Since researchers discovered the first exoplanets in the 1990s, astronomers have gotten pretty good at finding satellites orbiting distant suns, cataloguing 4,000 planets in more than 3,000 planetary systems since then. Now, researchers are interested in learning how these planets form, and a new technique may help them find hard-to-locate baby planets.
Young stars often have a disk of gas and dust swirling around them. Planets typically coalesce from this material, and eventually grow large enough to clear a path through these protoplanetary disks. But researchers aren’t certain that all of the gaps they’ve found actually come from young planets. That’s why a team recently looked at these disks in a new way, as they describe in a new study published in the journal Nature.

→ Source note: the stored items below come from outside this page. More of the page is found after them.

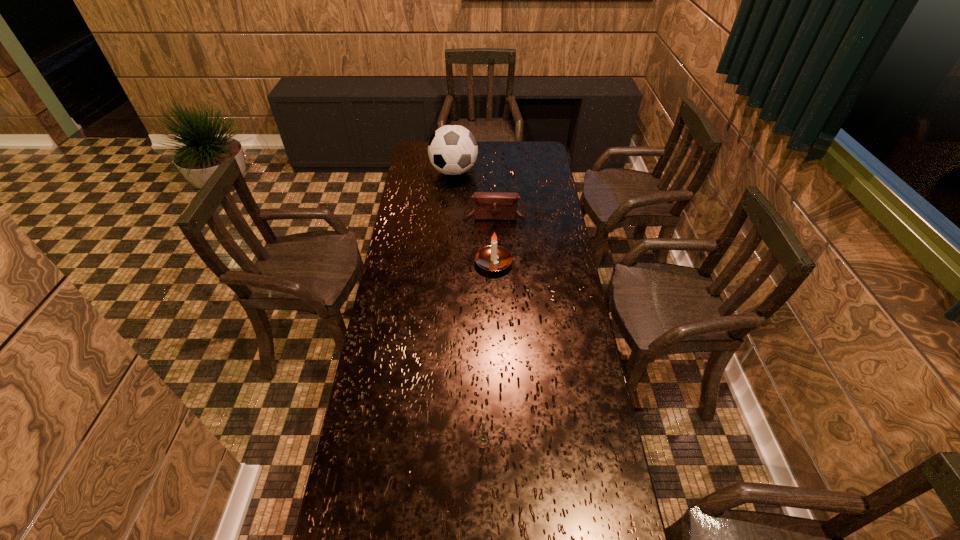 This screenshot has height=540, width=960. What are the coordinates of `vacant space located on the left of the nearest object` in the screenshot? It's located at (436, 442).

Where is `object located in the far edge section of the desktop`? object located in the far edge section of the desktop is located at coordinates point(452,149).

Find the location of a particular element. object located in the left edge section of the desktop is located at coordinates (452, 149).

Where is `object that is at the far left corner`? object that is at the far left corner is located at coordinates (x=452, y=149).

The height and width of the screenshot is (540, 960). In order to click on free spot at the left edge of the desktop in this screenshot , I will do pos(367,511).

Find the location of `free point at the right edge`. free point at the right edge is located at coordinates (591, 359).

Where is `vacant region at the far right corner`? The width and height of the screenshot is (960, 540). vacant region at the far right corner is located at coordinates (518, 145).

Where is `vacant space in between the shorter candle and the third nearest object`? This screenshot has width=960, height=540. vacant space in between the shorter candle and the third nearest object is located at coordinates (490, 329).

Identify the location of vacant region between the shorter candle and the soccer ball. (468, 307).

Find the location of `vacant area that lies between the taller candle and the farthest object`. vacant area that lies between the taller candle and the farthest object is located at coordinates (473, 218). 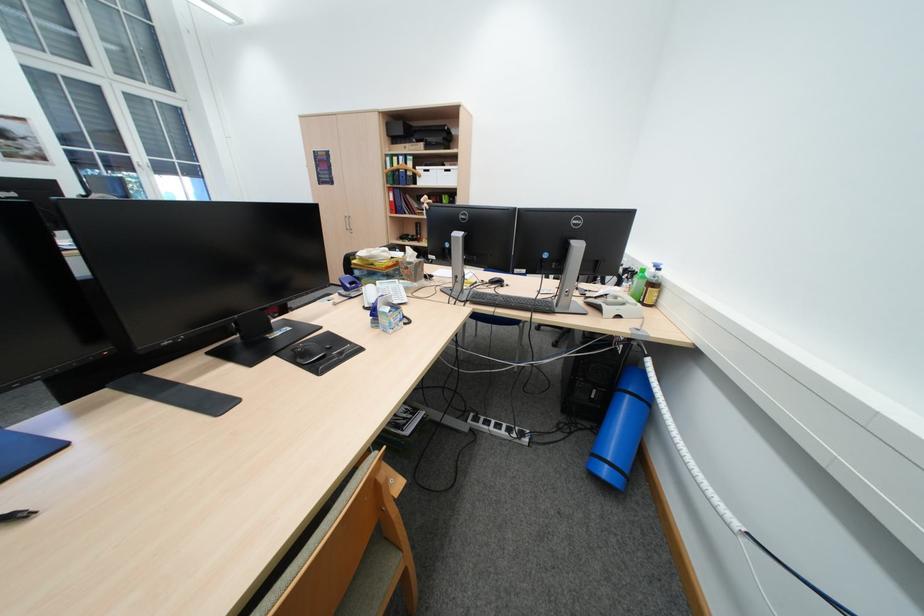 At what (x,y) coordinates should I click in order to perform the action: click on chair sitting surface. Please return your answer as a coordinate pair (x, y). Looking at the image, I should click on (379, 573).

Astrophysicist Richard Teague, who conducted the study at the University of Michigan, and his team examined new high-resolution data from the Atacama Large Millimeter Array (ALMA), a radio observatory in Chile. In particular, they were able to observe the velocity of carbon monoxide gas moving within the protoplanetary disc around a young star called HD 163296. While hydrogen makes up the majority of the gas in the disk, carbon monoxide emits the brightest wavelengths, giving researchers the most detailed picture of how gas moves within the disk.
“With the high fidelity data from this program, we were able to measure the gas’s velocity in three directions instead of just one,” Teague, who is now a research fellow at Harvard-Smithsonian Center for Astrophysics, says in a statement. “For the first time, we measured the motion of the gas rotating around the star, towards or away from the star, and up- or downwards in the disk.”
When the data was processed with computer modelling, it revealed three areas where gas from the surface of the disc flows toward the middle layers, like a waterfall. The findings line up with previous studies that suggested three giant planets—one half the size of Jupiter, one Jupiter-sized and one twice the size of Jupiter—are forming in the disk.
“What most likely happens is that a planet in orbit around the star pushes the gas and dust aside, opening a gap,” Teague says in a statement. “The gas above the gap then collapses into it like a waterfall, causing a rotational flow of gas in the disk.”
Erika K. Carlson at Astronomy reports that the findings also suggest that the movement of gases within these protoplanetary disks is pretty complex. “There’s a lot more going on than we previously thought,” Teague tells Carlson. “We thought it was just rotating in a rather smooth manner.”
Since researchers have not directly observed the young planets forming in the disk, it’s possible HD 163296’s magnetic field is causing the anomalies in the disk. But co-author Jaehan Bae of the Carnegie Institution for Science, who ran the computer simulations, says planet formation is the most likely cause.
“Right now, only a direct observation of the planets could rule out the other options,” Bae says in a statement. “But the patterns of these gas flows are unique and it is very likely that they can only be caused by planets.”
Carlson reports that the team hopes to look at HD 163296 using other wavelengths to see if they can get data on gas movements deeper within the protoplanetary disk. And after that, the hope is that such observations will be confirmed visually when a new class of telescopes comes online in the early part of the next decade, including the James Webb Space Telescope scheduled for launch in early 2021.